Your answer should consist of the lines in the following data that contain "from".
===== Task input
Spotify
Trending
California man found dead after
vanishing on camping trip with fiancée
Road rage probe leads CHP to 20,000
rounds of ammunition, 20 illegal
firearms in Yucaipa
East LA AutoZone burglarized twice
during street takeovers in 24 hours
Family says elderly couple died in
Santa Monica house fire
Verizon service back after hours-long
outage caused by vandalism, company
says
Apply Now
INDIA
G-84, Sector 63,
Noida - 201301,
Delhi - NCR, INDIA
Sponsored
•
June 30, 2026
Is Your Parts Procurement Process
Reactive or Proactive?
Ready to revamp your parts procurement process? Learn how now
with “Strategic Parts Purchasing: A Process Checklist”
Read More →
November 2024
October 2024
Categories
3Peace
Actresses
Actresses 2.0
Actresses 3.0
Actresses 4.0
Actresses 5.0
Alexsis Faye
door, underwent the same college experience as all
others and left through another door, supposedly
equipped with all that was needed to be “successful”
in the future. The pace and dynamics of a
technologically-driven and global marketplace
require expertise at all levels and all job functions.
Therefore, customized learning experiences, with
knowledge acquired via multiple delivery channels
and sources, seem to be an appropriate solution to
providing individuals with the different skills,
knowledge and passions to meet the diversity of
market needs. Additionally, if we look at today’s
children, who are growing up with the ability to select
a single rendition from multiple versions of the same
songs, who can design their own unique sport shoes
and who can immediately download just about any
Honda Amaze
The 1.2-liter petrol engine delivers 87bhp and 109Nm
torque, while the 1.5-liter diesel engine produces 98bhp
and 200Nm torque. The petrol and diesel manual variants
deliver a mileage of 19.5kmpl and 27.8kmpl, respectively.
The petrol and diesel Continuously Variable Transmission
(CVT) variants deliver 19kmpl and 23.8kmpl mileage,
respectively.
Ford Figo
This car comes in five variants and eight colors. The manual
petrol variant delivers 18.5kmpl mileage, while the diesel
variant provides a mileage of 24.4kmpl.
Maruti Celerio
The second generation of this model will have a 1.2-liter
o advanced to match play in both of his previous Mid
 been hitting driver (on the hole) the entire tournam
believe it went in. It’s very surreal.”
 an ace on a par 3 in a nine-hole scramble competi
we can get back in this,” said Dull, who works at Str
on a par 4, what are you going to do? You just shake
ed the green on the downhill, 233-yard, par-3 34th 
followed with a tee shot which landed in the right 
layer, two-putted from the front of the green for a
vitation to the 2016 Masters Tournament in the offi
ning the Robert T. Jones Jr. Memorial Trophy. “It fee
==========
* Written solution
a single rendition from multiple versions of the same
layer, two-putted from the front of the green for a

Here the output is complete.